Why this risk might materialise
· BG Group enters into ventures where it is not the operator or does not have full operational control.
· Limited rights under joint operating agreements (JOAs) as a result of poor negotiation or inherently weak negotiating positions.
· Inadequate due diligence.
What impact the materialisation of this risk might have on the Group
· In general, the Group fails to deliver its business or development plans and stated objectives due to partner misalignment.
· Potential for competing objectives, priorities and decision-drag.
· Potential reputational damage in the event of our partner having a major operational or ethical conduct event in a non-operated joint venture environment.
· There may be cost and schedule overruns because of partners' restricted access to funding and/or the impact of supply chain disruption.
How the Group mitigates this risk
· Decision-making process regarding strategic partner selection and associated due diligence processes.
· Drafting, reviewing and sign-off of JOAs to preserve BG Group's rights and powers.
· Stakeholder management and influencing through the development of effective working relationships and through the strength of BG Group's technical skills and knowledge.
· Diligent exercise of BG Group's rights under the JOAs and its powers in joint venture governance structures (for example in Operating Committees).
· Close monitoring of partner activities, processes and progress, including through creation of shadow teams in non-operated joint venture environments, where appropriate.
FISCAL RISK AND GOVERNMENT TAKE
Risk description
Governments and their agencies may act in a way that reduces or extracts value from BG Group at a level greater than that assumed in the business plan, including through contract renegotiation, expropriation, increased taxation or other action.
Why this risk might materialise
· Government desire for a greater share of created value.
· Government response to domestic political pressures.
· Misalignment between the Group, governments and their agencies.
· Weak or damaged Licence to Operate.
What impact the materialisation of this risk might have on the Group
· Loss of value through government action which may take the form of: the imposition of new taxes; more aggressive implementation of existing tax regimes; contract renegotiation or reinterpretation; total or creeping expropriation; domestic market obligations; local content requirements; licence and permit fees; local levies; social investment requirements; and/or fines and penalties.
How the Group mitigates this risk
· Creation and maintenance of a strong Licence to Operate.
· Stakeholder management and in-country engagement.
· Social performance programmes.
· BG Group's Political Risk and Government Relations Standard focuses assets and projects on the identification of the major political risks facing them.
· Quarterly due diligence reviews, with monitoring of litigation, contingent liabilities and other exposures.
INSUFFICIENT EXPLORATION SUCCESS
Risk description
Insufficient addition of new resources and reserves to the portfolio to enable future economically viable production and to fuel production growth.
Why this risk might materialise
· Limited and challenging opportunities to obtain new resources economically in a low-price environment.
· Failure to access licences.
· Execution failures, for example drilling or well results.
· Failure to meet licence commitments.
· Insufficient resourcing or capabilities.

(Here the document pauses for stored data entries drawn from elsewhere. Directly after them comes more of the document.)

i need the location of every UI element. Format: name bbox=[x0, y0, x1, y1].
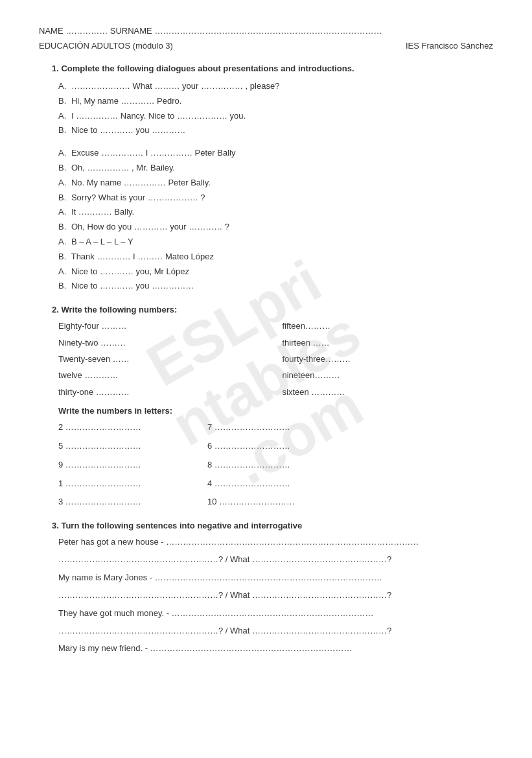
letters-item: 6 ……………………… bbox=[207, 440, 337, 453]
dialogue-line: B. Thank ………… I ……… Mateo López bbox=[58, 250, 493, 264]
number-item: thirty-one ………… bbox=[58, 385, 270, 399]
question-2: 2. Write the following numbers: Eighty-f… bbox=[39, 305, 493, 509]
name-label: NAME …………… SURNAME ………………………………………………………… bbox=[39, 26, 382, 36]
q1-title: 1. Complete the following dialogues abou… bbox=[52, 64, 493, 73]
letters-row: 9 ……………………… 8 ……………………… bbox=[58, 458, 493, 472]
number-item: Eighty-four ……… bbox=[58, 318, 270, 333]
school-line: EDUCACIÓN ADULTOS (módulo 3) IES Francis… bbox=[39, 41, 493, 51]
letters-item: 7 ……………………… bbox=[207, 421, 337, 434]
dialogue-line: A. No. My name …………… Peter Bally. bbox=[58, 176, 493, 190]
dialogue-line: B. Nice to ………… you ………… bbox=[58, 124, 493, 137]
letters-grid: 2 ……………………… 7 ……………………… 5 ……………………… 6 ……… bbox=[58, 421, 493, 509]
number-item: thirteen …… bbox=[283, 335, 494, 350]
write-letters-title: Write the numbers in letters: bbox=[58, 406, 493, 416]
letters-item: 9 ……………………… bbox=[58, 458, 188, 472]
letters-item: 2 ……………………… bbox=[58, 421, 188, 434]
dialogue-line: B. Nice to ………… you …………… bbox=[58, 279, 493, 293]
number-item: Twenty-seven …… bbox=[58, 351, 270, 366]
dialogue-line: A. ………………… What ……… your …………… , please? bbox=[58, 80, 493, 93]
q1-dialogue1: A. ………………… What ……… your …………… , please?… bbox=[39, 80, 493, 137]
dialogue-line: B. Hi, My name ………… Pedro. bbox=[58, 95, 493, 108]
dialogue-line: A. B – A – L – L – Y bbox=[58, 235, 493, 249]
letters-row: 2 ……………………… 7 ……………………… bbox=[58, 421, 493, 434]
letters-item: 1 ……………………… bbox=[58, 477, 188, 491]
dialogue-line: A. Nice to ………… you, Mr López bbox=[58, 265, 493, 279]
number-item: twelve ………… bbox=[58, 368, 270, 383]
numbers-grid: Eighty-four ……… fifteen……… Ninety-two ……… bbox=[58, 318, 493, 399]
letters-row: 5 ……………………… 6 ……………………… bbox=[58, 440, 493, 453]
dialogue-line: A. I …………… Nancy. Nice to ……………… you. bbox=[58, 110, 493, 123]
number-item: Ninety-two ……… bbox=[58, 335, 270, 350]
letters-item: 5 ……………………… bbox=[58, 440, 188, 453]
q3-sentence: My name is Mary Jones - …………………………………………… bbox=[58, 570, 493, 585]
q3-sentence: …………………………………………………? / What ………………………………… bbox=[58, 552, 493, 567]
q3-sentence: …………………………………………………? / What ………………………………… bbox=[58, 623, 493, 638]
dialogue-line: A. Excuse …………… I …………… Peter Bally bbox=[58, 147, 493, 160]
question-3: 3. Turn the following sentences into neg… bbox=[39, 521, 493, 656]
dialogue-line: B. Oh, How do you ………… your ………… ? bbox=[58, 220, 493, 234]
school-label: EDUCACIÓN ADULTOS (módulo 3) bbox=[39, 41, 173, 51]
question-1: 1. Complete the following dialogues abou… bbox=[39, 64, 493, 293]
dialogue-line: B. Oh, …………… , Mr. Bailey. bbox=[58, 161, 493, 175]
q1-dialogue2: A. Excuse …………… I …………… Peter Bally B. O… bbox=[39, 147, 493, 293]
number-item: fifteen……… bbox=[283, 318, 494, 333]
letters-item: 3 ……………………… bbox=[58, 495, 188, 509]
q3-sentence: …………………………………………………? / What ………………………………… bbox=[58, 587, 493, 602]
q3-sentence: Peter has got a new house - ………………………………… bbox=[58, 534, 493, 549]
dialogue-line: B. Sorry? What is your ……………… ? bbox=[58, 191, 493, 205]
number-item: sixteen ………… bbox=[283, 385, 494, 399]
number-item: nineteen……… bbox=[283, 368, 494, 383]
dialogue-line: A. It ………… Bally. bbox=[58, 206, 493, 219]
q2-title: 2. Write the following numbers: bbox=[52, 305, 493, 314]
letters-item: 10 ……………………… bbox=[207, 495, 337, 509]
letters-row: 1 ……………………… 4 ……………………… bbox=[58, 477, 493, 491]
header-name-line: NAME …………… SURNAME ………………………………………………………… bbox=[39, 26, 493, 36]
q3-content: Peter has got a new house - ………………………………… bbox=[58, 534, 493, 656]
school-name: IES Francisco Sánchez bbox=[406, 41, 493, 51]
letters-row: 3 ……………………… 10 ……………………… bbox=[58, 495, 493, 509]
number-item: fourty-three……… bbox=[283, 351, 494, 366]
letters-item: 8 ……………………… bbox=[207, 458, 337, 472]
q3-sentence: Mary is my new friend. - ………………………………………… bbox=[58, 641, 493, 656]
q3-title: 3. Turn the following sentences into neg… bbox=[52, 521, 493, 530]
letters-item: 4 ……………………… bbox=[207, 477, 337, 491]
q3-sentence: They have got much money. - ………………………………… bbox=[58, 606, 493, 621]
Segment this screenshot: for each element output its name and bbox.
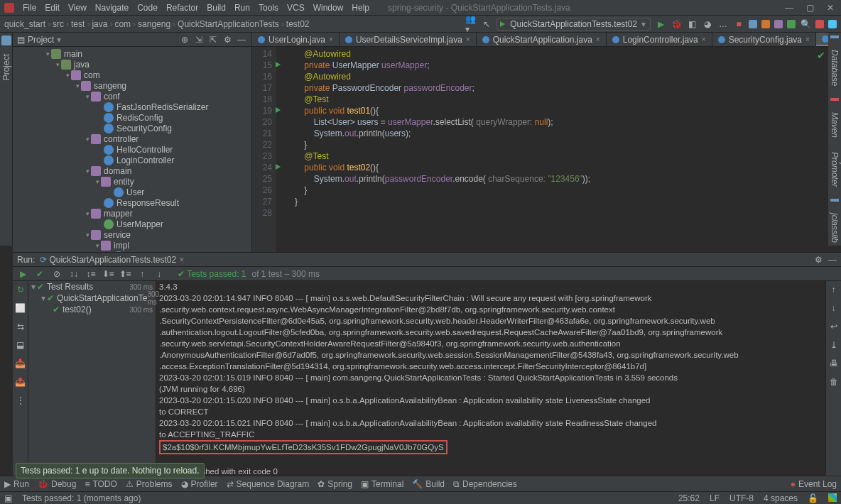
event-log-tab[interactable]: ●Event Log [791,479,837,489]
caret-position[interactable]: 25:62 [678,493,700,503]
close-tab-icon[interactable]: × [329,35,333,43]
code-editor[interactable]: 141516171819202122232425262728 @Autowire… [252,47,828,252]
run-gutter-icon[interactable] [276,107,281,113]
rerun-icon[interactable]: ↻ [15,284,26,295]
bottom-tab-todo[interactable]: ≡TODO [85,479,116,489]
project-header-label[interactable]: Project [28,35,54,45]
menu-navigate[interactable]: Navigate [91,3,133,13]
tree-item[interactable]: HelloController [13,144,251,155]
rerun-icon[interactable]: ▶ [17,268,28,280]
breadcrumb-item[interactable]: test [71,19,85,29]
export-icon[interactable]: 📤 [15,376,26,388]
project-tree[interactable]: ▾main▾java▾com▾sangeng▾confFastJsonRedis… [13,47,251,252]
editor-tab[interactable]: QuickStartApplication.java× [477,33,607,46]
tool-square-icon[interactable] [815,20,824,28]
close-tab-icon[interactable]: × [805,35,810,43]
menu-help[interactable]: Help [347,3,374,13]
test-tree-item[interactable]: ▾✔Test Results300 ms [28,281,156,292]
editor-tab[interactable]: QuickStartApplicationTests.java× [816,33,828,46]
tree-item[interactable]: ▾java [13,59,251,70]
soft-wrap-icon[interactable]: ↩ [828,321,840,332]
editor-tab[interactable]: UserLogin.java× [252,33,340,46]
indent-setting[interactable]: 4 spaces [764,493,798,503]
tree-item[interactable]: FastJsonRedisSerializer [13,102,251,112]
attach-icon[interactable]: … [717,18,729,30]
bottom-tab-problems[interactable]: ⚠Problems [126,479,173,489]
code-content[interactable]: @Autowired private UserMapper userMapper… [288,47,828,252]
breadcrumb-item[interactable]: quick_start [4,19,45,29]
bottom-tab-build[interactable]: 🔨Build [412,479,445,489]
close-tab-icon[interactable]: × [466,35,470,43]
tree-item[interactable]: ▾service [13,229,251,240]
jclasslib-tool-icon[interactable] [830,199,839,202]
close-tab-icon[interactable]: × [596,35,600,43]
show-ignored-icon[interactable]: ⊘ [51,268,63,280]
tool-square-icon[interactable] [749,20,757,28]
menu-refactor[interactable]: Refactor [162,3,202,13]
import-icon[interactable]: 📥 [15,358,26,369]
tree-item[interactable]: ▾domain [13,165,251,176]
tool-square-icon[interactable] [761,20,770,28]
menu-window[interactable]: Window [309,3,348,13]
test-tree-item[interactable]: ▾✔QuickStartApplicationTe300 ms [28,292,156,304]
more-icon[interactable]: ⋮ [15,395,26,406]
prev-icon[interactable]: ↑ [136,268,148,280]
project-tool-icon[interactable] [1,35,11,45]
maven-tool-tab[interactable]: Maven [830,109,840,141]
menu-build[interactable]: Build [202,3,230,13]
jclasslib-tab[interactable]: jclasslib [830,210,840,246]
bottom-tab-spring[interactable]: ✿Spring [318,479,352,489]
bottom-tab-dependencies[interactable]: ⧉Dependencies [453,479,517,489]
stop-test-icon[interactable]: ⬜ [15,302,26,314]
people-icon[interactable]: 👥▾ [465,18,477,30]
print-icon[interactable]: 🖶 [828,358,840,369]
coverage-icon[interactable]: ◧ [686,18,698,30]
stop-icon[interactable]: ■ [733,18,744,30]
expand-icon[interactable]: ⬇≡ [102,268,114,280]
dump-icon[interactable]: ⬓ [15,339,26,351]
file-encoding[interactable]: UTF-8 [729,493,754,503]
tree-item[interactable]: ▾entity [13,176,251,187]
close-tab-icon[interactable]: × [702,35,706,43]
console-output[interactable]: 3.4.32023-03-20 02:01:14.947 INFO 8040 -… [156,281,825,483]
collapse-icon[interactable]: ⬆≡ [119,268,131,280]
run-config-selector[interactable]: QuickStartApplicationTests.test02 ▾ [497,18,651,31]
close-icon[interactable]: ✕ [827,3,834,13]
menu-run[interactable]: Run [230,3,254,13]
scroll-bottom-icon[interactable]: ↓ [828,302,840,314]
tool-square-icon[interactable] [828,20,837,28]
bottom-tab-run[interactable]: ▶Run [4,479,29,489]
run-settings-icon[interactable]: ⚙ [815,255,823,265]
tree-item[interactable]: ▾impl [13,240,251,251]
editor-tab[interactable]: UserDetailsServiceImpl.java× [340,33,477,46]
close-tab-icon[interactable]: × [179,255,184,265]
collapse-all-icon[interactable]: ⇱ [207,34,219,45]
tree-item[interactable]: ▾main [13,48,251,59]
tree-item[interactable]: UserMapper [13,219,251,229]
database-tool-tab[interactable]: Database [830,47,840,89]
breadcrumb-item[interactable]: QuickStartApplicationTests [178,19,279,29]
tree-item[interactable]: ResponseResult [13,197,251,208]
toggle-icon[interactable]: ⇆ [15,321,26,332]
tool-square-icon[interactable] [774,20,783,28]
tree-item[interactable]: RedisConfig [13,112,251,123]
debug-icon[interactable]: 🐞 [671,18,682,30]
menu-view[interactable]: View [64,3,91,13]
search-icon[interactable]: ↖ [481,18,492,30]
scroll-end-icon[interactable]: ⤓ [828,339,840,351]
profile-icon[interactable]: ◕ [702,18,713,30]
bottom-tab-terminal[interactable]: ▣Terminal [361,479,403,489]
hide-icon[interactable]: — [236,34,247,45]
sort-alpha-icon[interactable]: ↕≡ [85,268,97,280]
tree-item[interactable]: ▾mapper [13,208,251,219]
breadcrumb-item[interactable]: sangeng [138,19,170,29]
menu-file[interactable]: File [18,3,40,13]
run-gutter-icon[interactable] [276,62,281,67]
clear-icon[interactable]: 🗑 [828,376,840,388]
bottom-tab-sequence-diagram[interactable]: ⇄Sequence Diagram [227,479,310,489]
line-separator[interactable]: LF [710,493,720,503]
tree-item[interactable]: User [13,187,251,197]
menu-edit[interactable]: Edit [40,3,64,13]
readonly-icon[interactable]: 🔓 [808,493,818,503]
gear-icon[interactable]: ⚙ [222,34,233,45]
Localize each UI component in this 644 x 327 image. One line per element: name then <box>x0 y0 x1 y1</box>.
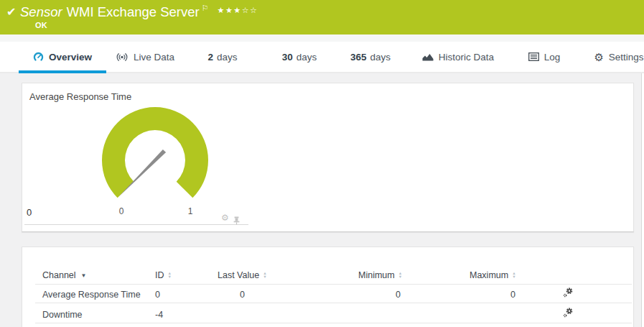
sensor-title: SensorWMI Exchange Server⚐★★★☆☆ <box>20 4 258 20</box>
table-divider <box>35 323 632 323</box>
channel-minimum: 0 <box>329 290 401 300</box>
channel-last-value: 0 <box>173 290 245 300</box>
table-divider <box>35 284 632 285</box>
tab-2-days-label: days <box>217 52 238 63</box>
flag-icon[interactable]: ⚐ <box>202 4 209 12</box>
tab-settings-label: Settings <box>609 52 644 63</box>
channel-settings-icon[interactable] <box>563 308 573 318</box>
priority-stars[interactable]: ★★★☆☆ <box>218 6 258 14</box>
tab-overview[interactable]: Overview <box>19 42 106 72</box>
tab-30-days-number: 30 <box>282 52 293 63</box>
sensor-title-prefix: Sensor <box>20 4 62 19</box>
gauge-pin-icon[interactable] <box>233 215 241 228</box>
gauge-scale-min: 0 <box>117 206 126 216</box>
tab-historic-data-label: Historic Data <box>439 52 494 63</box>
tab-live-data-label: Live Data <box>134 52 174 63</box>
gauge-axis-line <box>24 224 248 225</box>
tab-settings[interactable]: ⚙ Settings <box>591 42 644 72</box>
tab-log[interactable]: Log <box>523 42 566 72</box>
sort-icon: ▲▼ <box>398 272 402 279</box>
sort-icon: ▲▼ <box>512 272 515 279</box>
channel-maximum: 0 <box>444 290 515 300</box>
tab-log-label: Log <box>544 52 561 63</box>
tab-365-days[interactable]: 365 days <box>347 42 393 72</box>
column-header-id[interactable]: ID ▲▼ <box>155 270 172 281</box>
status-check-icon: ✔ <box>6 5 16 19</box>
broadcast-icon <box>116 52 129 62</box>
gauge-title: Average Response Time <box>29 91 131 102</box>
tab-365-days-number: 365 <box>350 52 367 63</box>
tab-30-days[interactable]: 30 days <box>279 42 319 72</box>
gauge-scale-max: 1 <box>186 206 195 216</box>
sensor-title-name: WMI Exchange Server <box>67 4 200 19</box>
tab-30-days-label: days <box>297 52 317 63</box>
sort-icon: ▲▼ <box>263 272 266 279</box>
area-chart-icon <box>422 52 434 61</box>
column-header-last-value[interactable]: Last Value ▲▼ <box>218 270 267 281</box>
header-divider-strip <box>0 34 644 42</box>
channel-name: Average Response Time <box>42 290 141 300</box>
channel-table: Channel ▼ ID ▲▼ Last Value ▲▼ Minimum ▲▼… <box>22 247 634 327</box>
tab-2-days[interactable]: 2 days <box>203 42 242 72</box>
gauge-settings-icon[interactable]: ⚙ <box>221 213 229 222</box>
overview-content: Average Response Time 0 1 0 ⚙ <box>0 73 642 327</box>
status-badge: OK <box>35 21 47 29</box>
gauge-axis-label: 0 <box>27 207 32 218</box>
log-list-icon <box>528 52 539 61</box>
tab-365-days-label: days <box>370 52 391 63</box>
tab-historic-data[interactable]: Historic Data <box>415 42 501 72</box>
sort-icon: ▲▼ <box>168 272 172 279</box>
sensor-tabbar: Overview Live Data 2 days 30 days 365 da… <box>0 42 644 73</box>
gear-icon: ⚙ <box>594 52 603 63</box>
channel-settings-icon[interactable] <box>563 287 573 298</box>
sensor-header: ✔ SensorWMI Exchange Server⚐★★★☆☆ OK <box>0 0 644 34</box>
channel-id: 0 <box>155 290 160 300</box>
tab-overview-label: Overview <box>49 52 92 63</box>
table-divider <box>35 303 632 303</box>
gauge-panel: Average Response Time 0 1 0 ⚙ <box>22 83 634 232</box>
column-header-maximum[interactable]: Maximum ▲▼ <box>470 270 516 281</box>
sort-desc-icon: ▼ <box>81 272 87 279</box>
response-time-gauge <box>98 103 213 203</box>
prtg-sensor-page: ✔ SensorWMI Exchange Server⚐★★★☆☆ OK Ove… <box>0 0 644 327</box>
channel-id: -4 <box>155 310 163 320</box>
gauge-icon <box>33 52 44 63</box>
channel-name: Downtime <box>42 310 83 320</box>
column-header-channel[interactable]: Channel ▼ <box>42 270 87 281</box>
tab-2-days-number: 2 <box>207 52 213 63</box>
tab-live-data[interactable]: Live Data <box>115 42 175 72</box>
column-header-minimum[interactable]: Minimum ▲▼ <box>358 270 402 281</box>
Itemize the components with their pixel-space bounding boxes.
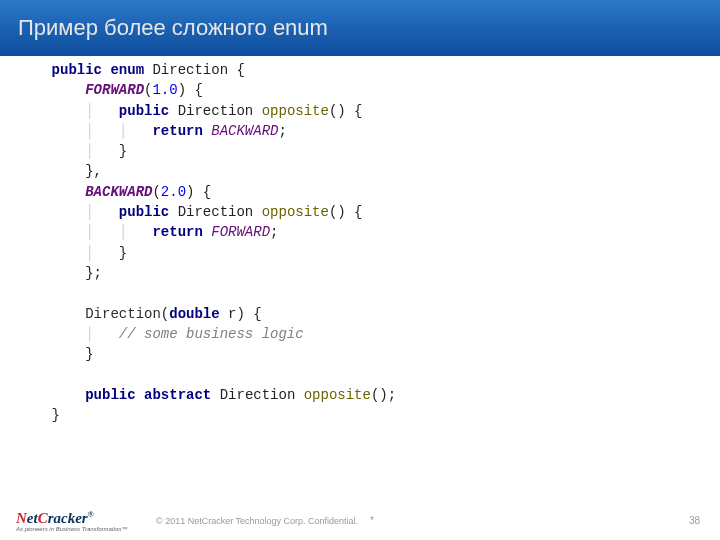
logo: NetCracker® As pioneers in Business Tran… xyxy=(16,510,128,532)
code-line: │ public Direction opposite() { xyxy=(18,101,720,121)
code-line: } xyxy=(18,405,720,425)
page-number: 38 xyxy=(689,515,700,526)
copyright: © 2011 NetCracker Technology Corp. Confi… xyxy=(156,516,358,526)
code-line: FORWARD(1.0) { xyxy=(18,80,720,100)
code-line xyxy=(18,364,720,384)
footer-asterisk: * xyxy=(370,515,374,526)
code-line: │ public Direction opposite() { xyxy=(18,202,720,222)
code-line: │ } xyxy=(18,141,720,161)
code-line: │ // some business logic xyxy=(18,324,720,344)
code-line: }, xyxy=(18,161,720,181)
code-line: │ │ return BACKWARD; xyxy=(18,121,720,141)
code-line: │ } xyxy=(18,243,720,263)
logo-tagline: As pioneers in Business Transformation™ xyxy=(16,526,128,532)
code-line: │ │ return FORWARD; xyxy=(18,222,720,242)
logo-text: NetCracker® xyxy=(16,510,128,527)
footer: NetCracker® As pioneers in Business Tran… xyxy=(0,504,720,532)
code-line: } xyxy=(18,344,720,364)
slide-header: Пример более сложного enum xyxy=(0,0,720,56)
code-line: }; xyxy=(18,263,720,283)
code-block: public enum Direction { FORWARD(1.0) { │… xyxy=(0,56,720,425)
code-line: BACKWARD(2.0) { xyxy=(18,182,720,202)
slide-title: Пример более сложного enum xyxy=(18,15,328,41)
code-line: public abstract Direction opposite(); xyxy=(18,385,720,405)
code-line: public enum Direction { xyxy=(18,60,720,80)
code-line xyxy=(18,283,720,303)
code-line: Direction(double r) { xyxy=(18,304,720,324)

What impact the materialisation of this risk might have on the Group
· Lack of reserves replacement, leading to decline in production levels.
· Potential inability to meet contractual supply obligations and the associated costs of making good such shortfalls.
· Reputational damage.
· Reduced future investment options.
· Potential reduced portfolio diversification.
How the Group mitigates this risk
· Robust technical and commercial opportunity screening processes, overseen by our Exploration & Appraisal Committee.
· Global New Ventures team maintains focused approach to acreage acquisition via licence rounds, farm-ins and inorganic growth opportunities.
· Global technology strategy.
· Subsurface assurance programmes.
· Well planning and risk assessment processes.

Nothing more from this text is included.